[<prev] [next>] [<thread-prev] [thread-next>] [day] [month] [year] [list]
Message-ID: <7fd8c40d-5209-4f7c-8c69-5138d0eb0bc5@gmail.com>
Date: Mon, 30 Oct 2023 15:02:17 +0100
From: Heiner Kallweit <hkallweit1@...il.com>
To: Mirsad Goran Todorovac <mirsad.todorovac@....unizg.hr>,
Jason Gunthorpe <jgg@...pe.ca>, Joerg Roedel <jroedel@...e.de>,
Lu Baolu <baolu.lu@...ux.intel.com>, iommu@...ts.linux.dev,
linux-kernel@...r.kernel.org, netdev@...r.kernel.org
Cc: Joerg Roedel <joro@...tes.org>, Will Deacon <will@...nel.org>,
Robin Murphy <robin.murphy@....com>, nic_swsd@...ltek.com,
"David S. Miller" <davem@...emloft.net>,
Eric Dumazet <edumazet@...gle.com>,
Jakub Kicinski <kuba@...nel.org>,
Paolo Abeni <pabeni@...hat.com>, Marco Elver <elver@...gle.com>
Subject: Re: [PATCH v5 6/7] r8169: Coalesce mac ocp write and modify for 8125
and 8125B start to reduce spinlocks
On 29.10.2023 19:36, Mirsad Goran Todorovac wrote:
> Repeated calls to r8168_mac_ocp_write() and r8168_mac_ocp_modify() in
> the startup of 8125 and 8125B involve implicit spin_lock_irqsave() and
> spin_unlock_irqrestore() on each invocation.
>
> Coalesced with the corresponding helpers r8168_mac_ocp_write_seq() and
> r8168_mac_ocp_modify_seq() into sequential write or modidy with a sinqle
> pair of spin_lock_irqsave() and spin_unlock_irqrestore(), these calls
> reduce overall lock contention.
>
> Fixes: f1bce4ad2f1ce ("r8169: add support for RTL8125")
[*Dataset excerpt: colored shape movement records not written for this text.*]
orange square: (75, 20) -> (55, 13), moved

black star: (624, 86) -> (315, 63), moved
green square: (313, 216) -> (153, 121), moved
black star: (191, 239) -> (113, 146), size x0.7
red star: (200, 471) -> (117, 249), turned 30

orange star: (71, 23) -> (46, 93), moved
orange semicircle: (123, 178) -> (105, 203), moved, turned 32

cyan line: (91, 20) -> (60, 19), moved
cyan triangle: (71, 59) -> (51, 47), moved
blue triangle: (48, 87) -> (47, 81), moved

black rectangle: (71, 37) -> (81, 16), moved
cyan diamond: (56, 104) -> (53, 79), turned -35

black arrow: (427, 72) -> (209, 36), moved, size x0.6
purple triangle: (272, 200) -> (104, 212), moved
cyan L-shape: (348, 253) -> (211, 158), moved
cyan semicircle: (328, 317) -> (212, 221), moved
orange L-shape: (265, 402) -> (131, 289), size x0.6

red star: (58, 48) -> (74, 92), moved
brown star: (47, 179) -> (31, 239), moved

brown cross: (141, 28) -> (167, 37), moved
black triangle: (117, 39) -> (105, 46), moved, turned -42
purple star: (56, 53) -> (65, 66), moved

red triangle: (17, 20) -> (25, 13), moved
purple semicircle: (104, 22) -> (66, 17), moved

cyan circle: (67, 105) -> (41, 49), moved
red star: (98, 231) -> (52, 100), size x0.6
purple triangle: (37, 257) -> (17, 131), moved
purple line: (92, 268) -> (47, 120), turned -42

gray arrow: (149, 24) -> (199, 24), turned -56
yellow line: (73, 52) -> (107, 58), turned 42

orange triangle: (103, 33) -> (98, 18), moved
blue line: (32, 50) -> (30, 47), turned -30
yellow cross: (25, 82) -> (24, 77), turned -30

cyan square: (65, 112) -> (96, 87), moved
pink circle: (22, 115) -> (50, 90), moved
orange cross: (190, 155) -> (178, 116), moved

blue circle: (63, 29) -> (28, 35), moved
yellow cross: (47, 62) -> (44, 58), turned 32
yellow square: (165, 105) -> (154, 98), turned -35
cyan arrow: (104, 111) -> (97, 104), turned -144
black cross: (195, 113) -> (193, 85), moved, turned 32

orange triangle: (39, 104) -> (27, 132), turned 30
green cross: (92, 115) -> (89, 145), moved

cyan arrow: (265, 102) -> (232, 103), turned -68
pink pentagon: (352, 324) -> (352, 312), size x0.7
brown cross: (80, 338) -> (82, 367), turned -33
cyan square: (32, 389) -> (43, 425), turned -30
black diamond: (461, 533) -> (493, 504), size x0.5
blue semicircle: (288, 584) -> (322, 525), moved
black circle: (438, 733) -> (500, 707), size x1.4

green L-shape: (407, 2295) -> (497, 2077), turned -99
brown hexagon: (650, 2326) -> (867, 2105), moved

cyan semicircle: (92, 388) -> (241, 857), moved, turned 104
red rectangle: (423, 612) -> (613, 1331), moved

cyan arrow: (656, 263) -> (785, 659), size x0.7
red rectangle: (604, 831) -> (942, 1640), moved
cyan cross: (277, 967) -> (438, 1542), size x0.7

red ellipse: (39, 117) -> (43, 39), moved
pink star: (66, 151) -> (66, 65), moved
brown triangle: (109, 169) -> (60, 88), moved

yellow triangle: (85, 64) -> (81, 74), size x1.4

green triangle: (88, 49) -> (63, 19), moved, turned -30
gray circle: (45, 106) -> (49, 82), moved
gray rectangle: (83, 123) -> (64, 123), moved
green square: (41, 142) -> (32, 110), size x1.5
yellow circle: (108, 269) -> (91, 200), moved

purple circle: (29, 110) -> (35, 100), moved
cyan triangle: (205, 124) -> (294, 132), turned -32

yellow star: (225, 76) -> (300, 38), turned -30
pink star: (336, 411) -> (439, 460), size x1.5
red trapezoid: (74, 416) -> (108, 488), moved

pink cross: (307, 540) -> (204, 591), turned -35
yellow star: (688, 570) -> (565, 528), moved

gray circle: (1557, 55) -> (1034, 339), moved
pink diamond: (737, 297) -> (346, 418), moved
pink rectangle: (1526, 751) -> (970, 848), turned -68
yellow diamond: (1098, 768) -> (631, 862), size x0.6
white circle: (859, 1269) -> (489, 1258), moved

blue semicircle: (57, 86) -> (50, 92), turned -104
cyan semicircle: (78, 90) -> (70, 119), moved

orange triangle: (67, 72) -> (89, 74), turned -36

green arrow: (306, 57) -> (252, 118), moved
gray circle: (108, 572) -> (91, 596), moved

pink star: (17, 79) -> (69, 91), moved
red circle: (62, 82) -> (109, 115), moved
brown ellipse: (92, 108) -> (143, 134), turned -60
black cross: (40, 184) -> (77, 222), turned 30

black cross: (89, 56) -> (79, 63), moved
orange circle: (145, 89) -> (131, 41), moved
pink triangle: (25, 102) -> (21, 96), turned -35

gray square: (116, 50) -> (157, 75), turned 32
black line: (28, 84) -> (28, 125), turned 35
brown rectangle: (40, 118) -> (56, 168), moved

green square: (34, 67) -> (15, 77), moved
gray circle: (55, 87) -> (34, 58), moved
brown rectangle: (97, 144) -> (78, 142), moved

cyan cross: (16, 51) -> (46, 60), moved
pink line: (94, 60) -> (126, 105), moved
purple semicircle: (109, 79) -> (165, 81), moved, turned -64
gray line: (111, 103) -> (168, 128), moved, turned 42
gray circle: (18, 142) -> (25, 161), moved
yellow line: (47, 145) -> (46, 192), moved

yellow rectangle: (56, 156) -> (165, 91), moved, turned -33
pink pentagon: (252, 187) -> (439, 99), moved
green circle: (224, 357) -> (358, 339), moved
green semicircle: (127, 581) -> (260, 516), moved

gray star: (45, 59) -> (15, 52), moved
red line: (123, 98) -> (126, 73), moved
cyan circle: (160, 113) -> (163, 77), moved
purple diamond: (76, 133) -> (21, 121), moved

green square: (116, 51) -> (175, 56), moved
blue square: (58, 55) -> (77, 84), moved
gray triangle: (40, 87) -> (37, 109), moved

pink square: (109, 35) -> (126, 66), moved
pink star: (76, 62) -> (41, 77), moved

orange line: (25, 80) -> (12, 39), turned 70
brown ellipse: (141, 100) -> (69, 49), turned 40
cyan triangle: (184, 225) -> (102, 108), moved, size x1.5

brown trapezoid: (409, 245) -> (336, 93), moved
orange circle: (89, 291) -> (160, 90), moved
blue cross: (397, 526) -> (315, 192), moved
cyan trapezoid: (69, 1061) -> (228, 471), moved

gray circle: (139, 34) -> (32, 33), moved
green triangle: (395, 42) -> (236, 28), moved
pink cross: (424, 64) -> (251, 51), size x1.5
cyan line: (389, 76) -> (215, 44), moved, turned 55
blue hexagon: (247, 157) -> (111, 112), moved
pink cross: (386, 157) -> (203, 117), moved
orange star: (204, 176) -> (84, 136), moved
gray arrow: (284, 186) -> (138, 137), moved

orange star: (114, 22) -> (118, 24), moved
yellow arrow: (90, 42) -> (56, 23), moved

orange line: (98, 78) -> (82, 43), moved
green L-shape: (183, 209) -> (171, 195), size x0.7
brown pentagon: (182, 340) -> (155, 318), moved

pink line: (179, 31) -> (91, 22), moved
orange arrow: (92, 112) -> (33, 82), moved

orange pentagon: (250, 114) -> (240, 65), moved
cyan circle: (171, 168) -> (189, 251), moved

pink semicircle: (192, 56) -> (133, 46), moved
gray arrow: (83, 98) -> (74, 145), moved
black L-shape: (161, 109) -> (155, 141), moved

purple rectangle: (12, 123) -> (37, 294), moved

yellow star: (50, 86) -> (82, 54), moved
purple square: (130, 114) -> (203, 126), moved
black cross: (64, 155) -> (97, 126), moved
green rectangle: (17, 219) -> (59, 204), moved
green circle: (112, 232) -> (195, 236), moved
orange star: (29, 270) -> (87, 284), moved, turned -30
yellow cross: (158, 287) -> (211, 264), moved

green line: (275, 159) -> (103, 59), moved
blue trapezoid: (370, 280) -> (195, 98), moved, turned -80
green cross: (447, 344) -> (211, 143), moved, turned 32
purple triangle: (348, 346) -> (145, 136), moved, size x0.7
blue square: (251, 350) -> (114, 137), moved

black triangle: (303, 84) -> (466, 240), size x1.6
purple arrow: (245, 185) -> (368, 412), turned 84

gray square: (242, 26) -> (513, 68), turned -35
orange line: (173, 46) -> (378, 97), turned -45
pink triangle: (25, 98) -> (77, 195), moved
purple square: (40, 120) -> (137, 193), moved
> Fixes: 0439297be9511 ("r8169: add support for RTL8125B")
> Cc: Heiner Kallweit <hkallweit1@...il.com>
> Cc: Marco Elver <elver@...gle.com>
> Cc: nic_swsd@...ltek.com
> Cc: "David S. Miller" <davem@...emloft.net>
> Cc: Eric Dumazet <edumazet@...gle.com>
> Cc: Jakub Kicinski <kuba@...nel.org>
> Cc: Paolo Abeni <pabeni@...hat.com>
> Cc: netdev@...r.kernel.org
> Cc: linux-kernel@...r.kernel.org
> Link: https://lore.kernel.org/lkml/20231028005153.2180411-1-mirsad.todorovac@alu.unizg.hr/
> Link: https://lore.kernel.org/lkml/20231028110459.2644926-1-mirsad.todorovac@alu.unizg.hr/
> Signed-off-by: Mirsad Goran Todorovac <mirsad.todorovac@....unizg.hr>
> ---
> v5:
> added unlocked primitives to allow mac ocs modify grouping
> applied coalescing of mac ocp writes/modifies for 8168ep and 8117
> some formatting fixes to please checkpatch.pl
>
> v4:
> fixed complaints as advised by Heiner and checkpatch.pl
> split the patch into five sections to be more easily manipulated and reviewed
> introduced r8168_mac_ocp_write_seq()
> applied coalescing of mac ocp writes/modifies for 8168H, 8125 and 8125B
>
> v3:
> removed register/mask pair array sentinels, so using ARRAY_SIZE().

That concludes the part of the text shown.